A anemia é um factor de risco para a morbidade e mortalidade materna e fetal. A anemia por deficiência de ferro ligeira e a deficiência de ferro sem anemia podem ser tratadas peroralmente durante a gravidez. Intraventualmente, Ferinject® é utilizado como padrão.
A anemia é a doença mais comum na gravidez e o puerpério. A incidência de anemia no início da gravidez na Suíça é de cerca de 18,5% [1]. Até 6,2% têm anemia por deficiência de ferro e 12,3% das mulheres têm anemia de outras causas [1]. Apesar do bom estado nutricional na Suíça, até 32% de todas as mulheres grávidas têm uma deficiência de ferro devido à redução do ferro de armazenamento antes da gravidez e à absorção limitada de ferro. Outra causa importante de anemia é a hemoglobinopatia. A migração na Europa levou a um aumento significativo de hemoglobinopatias, talassaemias e anemias infecciosas na Suíça.
Definição de anemia na gravidez e pós-parto
Segundo a Organização Mundial de Saúde (OMS), “anemia na gravidez” é definida como hemoglobina (Hb) inferior a 110 g/l durante toda a gravidez. Os Centros de Controlo de Doenças (CDC) definem “anemia na gravidez” como Hb abaixo de 110 g/l no primeiro e terceiro trimestres e abaixo de 105 g/l no segundo trimestre [2]. Os diferentes valores limiares podem ser explicados pelo aumento da hemodiluição no segundo trimestre. É feita uma distinção entre anemia de gravidez leve (Hb 100-110 g/l), moderada (Hb 80-100 g/l) e grave (Hb <80 g/l) [2]. Segundo a OMS, fala-se de uma “deficiência de ferro sem anemia” se o valor da ferritina for inferior a 15 μg/l e o valor da hemoglobina estiver dentro da norma. “Anemia pós-parto” é definida como Hb <110 g/l na primeira semana após o nascimento e Hb <120 g/l a partir da segunda semana após o nascimento.
Diagnósticos e diagnósticos diferenciais
O primeiro exame é o chamado pequeno hemograma. Classicamente, a anemia é classificada com base no volume corpuscular médio (MCV). Em termos de diagnóstico diferencial, falamos de microcítica (MCV reduzido), macrocítica (MCV aumentado) e anemias normocíticas. Para o diagnóstico diferencial de anemia, CRP, ferritina, ácido fólico e vitamina B12 devem ser determinados (Fig. 1) . O actual “padrão de ouro” para detectar estados de deficiência de ferro é a determinação dos níveis de ferritina no plasma, que se correlaciona bem com as reservas de ferro.
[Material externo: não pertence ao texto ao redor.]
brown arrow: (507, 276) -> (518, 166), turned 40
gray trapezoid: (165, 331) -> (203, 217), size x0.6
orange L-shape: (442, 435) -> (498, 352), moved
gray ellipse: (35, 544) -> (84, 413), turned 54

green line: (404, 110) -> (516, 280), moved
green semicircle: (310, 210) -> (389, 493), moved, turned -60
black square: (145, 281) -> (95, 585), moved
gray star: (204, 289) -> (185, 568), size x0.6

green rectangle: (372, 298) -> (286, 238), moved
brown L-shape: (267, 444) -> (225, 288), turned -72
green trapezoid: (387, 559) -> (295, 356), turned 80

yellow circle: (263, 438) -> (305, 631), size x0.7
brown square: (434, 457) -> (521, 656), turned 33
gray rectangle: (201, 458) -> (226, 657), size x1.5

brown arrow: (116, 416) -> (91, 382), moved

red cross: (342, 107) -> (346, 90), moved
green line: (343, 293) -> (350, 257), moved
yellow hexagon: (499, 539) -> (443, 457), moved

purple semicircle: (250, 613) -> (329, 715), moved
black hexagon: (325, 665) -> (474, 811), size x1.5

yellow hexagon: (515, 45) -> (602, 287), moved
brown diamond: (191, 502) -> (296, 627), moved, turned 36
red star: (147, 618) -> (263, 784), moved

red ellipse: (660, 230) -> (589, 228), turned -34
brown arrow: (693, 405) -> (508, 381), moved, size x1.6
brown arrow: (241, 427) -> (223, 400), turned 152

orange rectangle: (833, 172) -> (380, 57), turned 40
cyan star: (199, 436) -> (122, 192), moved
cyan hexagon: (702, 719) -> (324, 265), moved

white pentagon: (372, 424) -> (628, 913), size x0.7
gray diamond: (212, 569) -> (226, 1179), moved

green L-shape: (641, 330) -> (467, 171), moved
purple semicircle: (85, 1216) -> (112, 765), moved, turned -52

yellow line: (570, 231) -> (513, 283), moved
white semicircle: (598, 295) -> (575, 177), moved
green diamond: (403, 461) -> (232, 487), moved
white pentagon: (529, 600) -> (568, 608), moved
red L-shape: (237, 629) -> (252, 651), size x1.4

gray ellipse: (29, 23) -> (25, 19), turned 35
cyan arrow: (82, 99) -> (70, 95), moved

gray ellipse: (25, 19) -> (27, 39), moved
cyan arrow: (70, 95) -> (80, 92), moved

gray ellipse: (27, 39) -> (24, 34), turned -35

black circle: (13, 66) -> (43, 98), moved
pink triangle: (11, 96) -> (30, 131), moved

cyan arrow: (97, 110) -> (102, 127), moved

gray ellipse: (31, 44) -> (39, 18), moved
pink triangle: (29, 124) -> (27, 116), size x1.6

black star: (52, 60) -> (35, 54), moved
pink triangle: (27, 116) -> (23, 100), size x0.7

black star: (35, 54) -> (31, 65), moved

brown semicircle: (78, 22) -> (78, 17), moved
Um valor de ferritina <15 µg/l é prova de uma deficiência de ferro, independente do valor de hemoglobina [3,4]. O rastreio por determinação da ferritina é recomendado no primeiro trimestre. Se os valores de ferritina estiverem na gama normal, uma deficiência de ferro pode ser praticamente excluída, a menos que se suspeite de uma infecção ao mesmo tempo. Neste caso, os níveis de ferritina podem ser falsamente normais, uma vez que a apferritina, semelhante à proteína C-reactiva, é uma proteína de fase aguda e aumenta durante as infecções, bem como as reacções inflamatórias (por exemplo, pós-operatórias). Em situações clínicas com CRP elevado, a deficiência de ferro pode ser detectada utilizando o receptor (elevado) de transferrina solúvel. A macrocitose significativa (MCV de >100 fl) indica a presença de anemia megaloblástica. A maioria das anemias megaloblásticas na gravidez deve-se à deficiência de ácido fólico, enquanto que as anemias por deficiência de vitamina B12 são menos comuns.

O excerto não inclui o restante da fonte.